Alicia LaChance

My paintings are a personal declaration aimed at ameliorating our modernity. When I paint, I compose visual anthropological essays that bridge past and present for a contemporary acculturation. The colors and symbols I use are adopted from many stations, ranging from folk traditions to street art. Further manipulation recontextualizes them as both graphic ornament and Esperanto. Initially, these paintings were organized according to open-source graphs describing patterns of social human interaction. They have become a way for me to filter the urgency and collective

Joe Bussell

Painting is a balancing act.
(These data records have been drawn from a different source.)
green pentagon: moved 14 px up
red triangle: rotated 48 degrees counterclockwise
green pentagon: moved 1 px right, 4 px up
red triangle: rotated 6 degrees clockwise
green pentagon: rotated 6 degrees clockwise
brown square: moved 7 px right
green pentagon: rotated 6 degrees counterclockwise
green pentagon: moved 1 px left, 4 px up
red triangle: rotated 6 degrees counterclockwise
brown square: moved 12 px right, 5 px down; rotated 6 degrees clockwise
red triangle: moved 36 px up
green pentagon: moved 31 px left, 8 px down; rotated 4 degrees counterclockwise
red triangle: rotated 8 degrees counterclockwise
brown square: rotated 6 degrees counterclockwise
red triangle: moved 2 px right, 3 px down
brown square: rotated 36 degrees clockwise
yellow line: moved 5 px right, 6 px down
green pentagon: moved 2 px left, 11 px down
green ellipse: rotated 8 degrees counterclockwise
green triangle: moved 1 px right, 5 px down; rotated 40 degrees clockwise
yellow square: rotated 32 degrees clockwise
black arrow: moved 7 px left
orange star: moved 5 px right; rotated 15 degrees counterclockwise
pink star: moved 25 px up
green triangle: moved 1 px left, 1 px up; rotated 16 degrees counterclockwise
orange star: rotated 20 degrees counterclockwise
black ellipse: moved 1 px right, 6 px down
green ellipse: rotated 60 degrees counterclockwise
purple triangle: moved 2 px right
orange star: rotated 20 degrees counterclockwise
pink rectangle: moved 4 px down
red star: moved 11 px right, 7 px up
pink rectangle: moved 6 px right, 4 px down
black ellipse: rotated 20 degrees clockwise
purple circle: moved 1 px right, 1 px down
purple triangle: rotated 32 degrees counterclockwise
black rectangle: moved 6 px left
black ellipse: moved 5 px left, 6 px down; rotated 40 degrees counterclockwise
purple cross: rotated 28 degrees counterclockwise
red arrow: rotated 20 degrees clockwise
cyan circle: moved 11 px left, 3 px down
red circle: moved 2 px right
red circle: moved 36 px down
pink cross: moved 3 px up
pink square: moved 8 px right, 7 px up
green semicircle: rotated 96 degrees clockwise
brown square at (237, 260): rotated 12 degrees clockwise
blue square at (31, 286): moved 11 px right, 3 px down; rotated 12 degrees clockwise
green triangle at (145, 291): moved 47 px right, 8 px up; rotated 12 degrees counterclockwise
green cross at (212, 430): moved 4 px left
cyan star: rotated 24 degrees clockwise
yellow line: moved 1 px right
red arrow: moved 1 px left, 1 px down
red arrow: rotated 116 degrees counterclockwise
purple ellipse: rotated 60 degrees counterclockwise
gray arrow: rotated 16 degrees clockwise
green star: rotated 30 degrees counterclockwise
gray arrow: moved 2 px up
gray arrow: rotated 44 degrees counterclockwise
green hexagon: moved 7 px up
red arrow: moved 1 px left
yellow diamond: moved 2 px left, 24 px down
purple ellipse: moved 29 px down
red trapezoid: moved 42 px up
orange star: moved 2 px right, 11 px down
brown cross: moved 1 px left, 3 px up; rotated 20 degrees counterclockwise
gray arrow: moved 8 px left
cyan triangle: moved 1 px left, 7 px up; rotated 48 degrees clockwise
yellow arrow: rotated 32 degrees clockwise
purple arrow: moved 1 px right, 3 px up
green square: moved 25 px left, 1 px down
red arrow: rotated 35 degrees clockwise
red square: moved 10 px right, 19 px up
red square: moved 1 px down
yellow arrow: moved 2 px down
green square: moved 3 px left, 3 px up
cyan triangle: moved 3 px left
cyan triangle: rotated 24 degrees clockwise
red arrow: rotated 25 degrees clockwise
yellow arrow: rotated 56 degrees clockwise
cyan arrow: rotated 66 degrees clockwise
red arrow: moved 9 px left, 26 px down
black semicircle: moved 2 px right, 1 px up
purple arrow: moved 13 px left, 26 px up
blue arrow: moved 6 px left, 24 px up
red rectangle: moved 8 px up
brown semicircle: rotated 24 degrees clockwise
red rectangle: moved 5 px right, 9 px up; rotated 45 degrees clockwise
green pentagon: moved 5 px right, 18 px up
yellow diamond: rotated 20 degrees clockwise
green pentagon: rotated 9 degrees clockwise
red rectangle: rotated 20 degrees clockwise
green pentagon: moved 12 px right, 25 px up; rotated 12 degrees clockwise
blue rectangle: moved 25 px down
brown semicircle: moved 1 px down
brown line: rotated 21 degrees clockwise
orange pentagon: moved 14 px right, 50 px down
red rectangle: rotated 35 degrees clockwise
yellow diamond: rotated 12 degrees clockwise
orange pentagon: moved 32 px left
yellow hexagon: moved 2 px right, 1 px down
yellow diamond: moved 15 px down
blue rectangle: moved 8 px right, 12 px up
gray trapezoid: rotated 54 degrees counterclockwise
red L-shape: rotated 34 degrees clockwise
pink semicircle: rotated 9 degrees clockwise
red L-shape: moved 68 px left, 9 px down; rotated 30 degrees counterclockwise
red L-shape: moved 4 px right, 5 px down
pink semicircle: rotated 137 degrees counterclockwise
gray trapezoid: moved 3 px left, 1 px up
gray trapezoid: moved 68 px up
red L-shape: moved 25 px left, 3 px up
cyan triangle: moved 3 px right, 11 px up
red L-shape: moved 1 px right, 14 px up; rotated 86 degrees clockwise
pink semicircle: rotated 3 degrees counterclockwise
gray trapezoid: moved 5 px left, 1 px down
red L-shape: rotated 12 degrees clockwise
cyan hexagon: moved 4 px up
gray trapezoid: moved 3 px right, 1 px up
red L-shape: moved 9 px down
It is no mean feat to merge the images of a snowy junkyard with scent memories of the souq, the feel of a fluttering luna moth and hum of white noise. That said, when worlds like these coalesce and, in turn, touch others, there is nothing sweeter.

Mathew Woodward

77th Street is from a body of work called On Having Left You. It investigates the cycle of loss and revival that is very much a part of a given place, particularly the American city and its obsessive attempts to rebuke and abandon its history. The push and pull of deconstruction and reconstruction, which shapes the experience of space as we come to remember it and forget again, is consciously mirrored by my use of reductive drawing.

Russell Shoemaker

I began this series immediately following a long trip through South Asia, influenced by the fragmented remains of so many once-prominent temples. For me, seeing stacks of precious remnants in those sites contributed to a growing dialogue in my work—the accumulation of bits of histories long after they have lost their modernity.

Clare Rosean

I use my drawings and paintings as a means by which I can plot the absurdities of human folly and crises from an outsider’s perspective. Each piece can be read as a map on its own, or within a larger narrative, of not only space and the everyday events and people that fill space, but of the individual and his place in the bigger picture. My maps chart the landscape of the everyday; the ubiquity of pop and consumer culture, i.e. the seen, along with one’s individual secrets and feelings, namely the unseen.

Kyla Zoe Rafert

I see my current work as the truth bent to perfection. Set within a meticulously designed world of vanity, beauty, intense color, and abundant pattern, my recent works evoke a carefully crafted stage rather than the happenstance of real life. Echoing fairy tales, Dutch genre paintings of the 17th century, and overly sentimental 19th century literature, these paintings illustrate adolescent girls and young women in scenes that play on romantic notions, such as the peril of curiosity, the potency of beauty, and the inevitable fall of innocence.

Melanie Pankau

Our current culture overloads and bombards our senses with instant information, countless images, and distracting consumable objects. However, what is immediately seen and collected cannot be entirely comprehended. To truly understand our experiences we need time and space to reflect. I paint to counter the experience of a fast-paced, technologically saturated culture.

Erika Olson Gross

This work came from a desire to synthesize my dual roles of artist and mother. I collected images and specimens, preserved memories and commemorated family through the act of making drawings. Lovingly detailed graphite renderings of events or objects from our lives share the surface of the paper with flat areas of color and patterns denoting things less concrete but highly emotive: hopes, dreams, expectations, and illusions. The drawings reflect my tender feelings toward my children and my role as their mother, but also more somber aspects of family life like loneliness and anxiety.

Zoe Nelson

I make abstract paintings that are rooted in embodied experience and psychological states. The color is a vehicle for moving between emotive states, and is often vibrant, juicy, and intuitive. Illusionistic holes reveal lower layers of shallow space and sometimes depict contemporary technological processes such as cropping, layering, and arranging. At other times, a hole becomes an eye, or begins to reference bodily or mystical forms of openness and blockage. What is interior and exterior often shifts within a single painting. Together, the paintings reference

Andrew Mazorol

what these paintings present is a haphazard chronicle of a self-making history, a history that has the ability to steal from us as makers, to resent us our intentions, to turn us against each other. it flees, and the responsible course of action appears to be to follow and record as possible. we are situated at a seemingly arbitrary crossroads between opposing forms of disappearance, carried forward as hostages to stories whose meanings remain unclear.